Çıkarsın sokağa, güneş ağır ağır günü sonlandırmaya gidiyor, hava da tam böyle kafa dinlemeliktir hani. Sokağa baştan sona şöyle bir göz ucuyla bakacak olduğun da ise manzara oldukça tanıdıktır; cıvıl cıvıl sesleriyle doldururlar sokağı çocuklar, oyunları, eğlenceleri bitmez hava kararıp anneleri sesleninceye kadar. Diğer bir tarafta ise üç beş teyze bir kapı önüne toplanıp oturmuşlardır. Aslında düşünülecek olursa şartlar onların lehinedir tamamıyla; çocuklar oynuyor az illerde göz önünde, hava da şeker tadında, ev işleriyse çoktan halledilmiş, şimdi sohbet zamanı?

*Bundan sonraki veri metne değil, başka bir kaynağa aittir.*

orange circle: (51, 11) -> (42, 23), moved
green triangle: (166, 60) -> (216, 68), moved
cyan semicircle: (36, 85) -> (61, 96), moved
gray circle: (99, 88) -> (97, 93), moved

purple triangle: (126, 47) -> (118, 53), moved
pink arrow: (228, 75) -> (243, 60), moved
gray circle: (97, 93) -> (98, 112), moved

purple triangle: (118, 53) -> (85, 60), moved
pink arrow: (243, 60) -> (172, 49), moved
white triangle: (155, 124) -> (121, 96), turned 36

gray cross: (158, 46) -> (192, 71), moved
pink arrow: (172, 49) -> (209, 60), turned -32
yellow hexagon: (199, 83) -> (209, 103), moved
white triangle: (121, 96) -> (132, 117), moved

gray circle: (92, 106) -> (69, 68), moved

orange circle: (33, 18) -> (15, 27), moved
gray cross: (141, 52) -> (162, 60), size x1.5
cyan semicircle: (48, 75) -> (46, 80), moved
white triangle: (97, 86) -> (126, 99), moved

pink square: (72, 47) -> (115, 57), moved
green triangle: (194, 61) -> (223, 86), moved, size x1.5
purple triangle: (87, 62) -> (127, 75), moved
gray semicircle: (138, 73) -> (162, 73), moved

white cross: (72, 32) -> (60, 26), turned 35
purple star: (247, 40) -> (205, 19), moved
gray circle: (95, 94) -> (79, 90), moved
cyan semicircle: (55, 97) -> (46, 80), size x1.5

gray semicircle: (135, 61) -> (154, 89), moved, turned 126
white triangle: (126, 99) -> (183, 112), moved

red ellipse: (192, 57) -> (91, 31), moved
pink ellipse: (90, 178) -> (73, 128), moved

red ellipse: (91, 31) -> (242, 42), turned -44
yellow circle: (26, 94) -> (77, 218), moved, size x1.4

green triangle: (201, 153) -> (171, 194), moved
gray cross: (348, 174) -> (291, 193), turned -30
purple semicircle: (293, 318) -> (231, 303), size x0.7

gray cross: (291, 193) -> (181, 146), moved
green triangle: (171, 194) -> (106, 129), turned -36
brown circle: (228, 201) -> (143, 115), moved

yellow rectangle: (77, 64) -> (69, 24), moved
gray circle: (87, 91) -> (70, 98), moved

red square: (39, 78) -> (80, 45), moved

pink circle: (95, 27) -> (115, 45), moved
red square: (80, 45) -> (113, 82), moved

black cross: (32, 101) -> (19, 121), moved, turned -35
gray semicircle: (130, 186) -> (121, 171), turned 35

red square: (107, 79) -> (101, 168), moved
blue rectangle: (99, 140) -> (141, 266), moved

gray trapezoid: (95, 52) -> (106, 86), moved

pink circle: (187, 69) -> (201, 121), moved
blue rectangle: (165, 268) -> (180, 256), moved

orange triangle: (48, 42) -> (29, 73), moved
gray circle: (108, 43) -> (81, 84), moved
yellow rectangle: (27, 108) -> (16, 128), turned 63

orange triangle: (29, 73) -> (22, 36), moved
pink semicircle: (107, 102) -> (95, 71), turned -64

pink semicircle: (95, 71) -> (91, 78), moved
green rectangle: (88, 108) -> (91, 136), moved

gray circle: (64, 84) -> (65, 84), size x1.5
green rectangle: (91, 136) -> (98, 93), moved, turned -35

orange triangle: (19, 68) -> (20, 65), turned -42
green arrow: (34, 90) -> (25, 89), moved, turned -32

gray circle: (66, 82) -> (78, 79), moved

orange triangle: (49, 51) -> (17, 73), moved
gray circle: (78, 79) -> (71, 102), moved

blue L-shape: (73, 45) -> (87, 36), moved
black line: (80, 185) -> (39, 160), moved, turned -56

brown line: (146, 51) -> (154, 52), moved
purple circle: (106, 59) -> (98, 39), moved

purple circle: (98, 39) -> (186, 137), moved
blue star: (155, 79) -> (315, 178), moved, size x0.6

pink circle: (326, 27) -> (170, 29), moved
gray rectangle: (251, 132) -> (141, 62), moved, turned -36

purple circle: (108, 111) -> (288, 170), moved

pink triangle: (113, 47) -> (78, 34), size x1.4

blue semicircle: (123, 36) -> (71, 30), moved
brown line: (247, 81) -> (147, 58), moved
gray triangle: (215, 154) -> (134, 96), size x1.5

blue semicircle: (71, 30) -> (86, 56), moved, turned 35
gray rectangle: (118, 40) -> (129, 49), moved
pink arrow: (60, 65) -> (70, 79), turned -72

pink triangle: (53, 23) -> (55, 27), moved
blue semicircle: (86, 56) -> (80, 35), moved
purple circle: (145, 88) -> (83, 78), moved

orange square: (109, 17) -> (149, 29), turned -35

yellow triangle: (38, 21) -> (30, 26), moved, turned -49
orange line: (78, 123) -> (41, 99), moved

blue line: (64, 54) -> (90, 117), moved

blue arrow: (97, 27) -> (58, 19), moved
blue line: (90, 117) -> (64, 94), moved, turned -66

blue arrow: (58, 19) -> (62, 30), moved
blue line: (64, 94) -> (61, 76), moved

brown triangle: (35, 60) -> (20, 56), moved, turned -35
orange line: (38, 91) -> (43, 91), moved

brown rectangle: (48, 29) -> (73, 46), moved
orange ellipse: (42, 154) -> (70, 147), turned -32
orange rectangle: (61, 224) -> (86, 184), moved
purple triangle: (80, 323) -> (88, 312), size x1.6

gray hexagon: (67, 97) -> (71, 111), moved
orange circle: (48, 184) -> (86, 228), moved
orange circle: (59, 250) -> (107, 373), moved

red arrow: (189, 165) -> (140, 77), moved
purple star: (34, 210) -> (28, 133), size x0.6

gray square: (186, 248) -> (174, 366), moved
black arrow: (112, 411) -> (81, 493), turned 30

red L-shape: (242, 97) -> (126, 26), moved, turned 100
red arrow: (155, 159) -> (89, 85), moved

Peki, ama bu kadar ne konuşurlar ki böyle derin ve ilgi çekici? Beylerin deyişiyle, memleket meselesi mi çözüyorlar, acaba? Detayına inilecek olursa bir anlamda evet memleket meseleleri konuşuluyor elbette. Bu bizim teyzeler o küçücük sokakta neler olup bittiğini herkesten iyi bilirler. Toplumun en küçük magazin birimidir onlar. Hepimiz dedikodu diye isimlendiririz onlar arasında konuşulanları. Lakin gerçekten de magazinsel olaylar döner dillerinde. Magazin kelime anlamı olarak; çoğunluğu ilgilendiren, çeşitli konulardan söz eden süreli bir yayın olarak geçer sözlüklerde. İşte teyzelerimizin yaptıkları da tam olarak bu. Bir evde çıkan kavgadan komşular etkilenmez mi?
Magazin denilen kavram yeni girmedi insan hayatına. Tarihte en bilineni M.Ö 1500’ler olarak kabul edilebilir. Antik Yunan’da tanrıların yaşamları, insanların hayatlarını da etkilediği için her zaman merak edilmiştir ve haklarında güzel senaryolar yazılmış efsaneler üretilmiştir. Mesela ünlü filozof Sokrates bir otel odasında ölü bulunan ilk ünlü olmuş. Bir diğer örnek olarak tarihin ilk büyük velayet davası; Cengizhan’dan olan sekiz çocuğunu geri isteyen eski eşi Börte, dönemine bu olayla damgasını vurdu. 322 çocuktan sekizinin Börte’ye ait olduğu çözülemeyince dava düştü!
İşte bu sırada 5N 1K girmiş magazine. En önemli sorun özneyi bulmak: Kim? Daha sonra peş peşe gelebilecek en mükemmel sorular: Ne zaman? Nerde? Nasıl? Ne için? Ve Ne? Bu soruların cevapları didiklenir durulur olay çözülene kadar. Antik Yunan’dan tanrılar ve mitolojiyle başlayan magazinin serüveni günümüze kadar sürüyor. Mahalle arasında teyzelerimizle küçük çaplı da olsa her gün duyuluyor magazinsel haberler. Gazete ve TV’lerde ise daha sansasyonel bir şekilde sunuluyor bizlere. Görsel yöntemler kullanılıyor, insanlar kimin kim olduğunu sanki hayatındaki sıradan bir insanmış gibi biliyor.
İnsan merak eden bir varlıktır. Felsefe gibi düşünsel bilimlerin doğuşu da bu yöndedir. Merak edilir, sorular sorulur, cevaplar sıralanır! Magazinin temelinde de merak yatar. Yoksa bir insan bir insanın hayatını ne yapsın kendi teraneleri yeter de artar bile. Oysa merak ediyoruz kim, nerde, ne yapar, ne eder?
Bu devran böyle gelmiş böyle gidecek. Aşağı mahallede oturan Ahmet amcanın hastalığının ne olduğunu karşı komşusu Hanife teyzeden öğrenip, geçmiş olsun dilekleri sunacağız. Hayranı olduğumuz bir sanatçı yahut oyuncunun gelmişini geçmişini internet sitelerinden okuyup, magazin haberlerinden öğreneceğiz. Magazinin mazisi akıllara durgunluk verecek derecede, tabi ona hayranlığımızda!